▶ [Provided data]
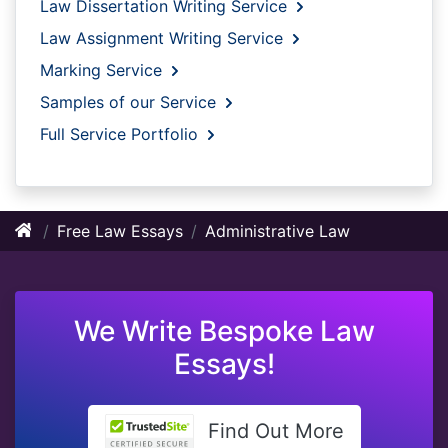
Law Dissertation Writing Service
Law Assignment Writing Service
Marking Service
Samples of our Service
Full Service Portfolio
Free Law Essays
Administrative Law
We Write Bespoke Law
Essays!
Find Out More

▶ [What the task requires] Your copy of the entries must be exact and must contain no pictures.

▶ [Answer to the exercise]
Law Dissertation Writing Service
Law Assignment Writing Service
Marking Service
Samples of our Service
Full Service Portfolio
Free Law Essays
Administrative Law
We Write Bespoke Law
Essays!
Find Out More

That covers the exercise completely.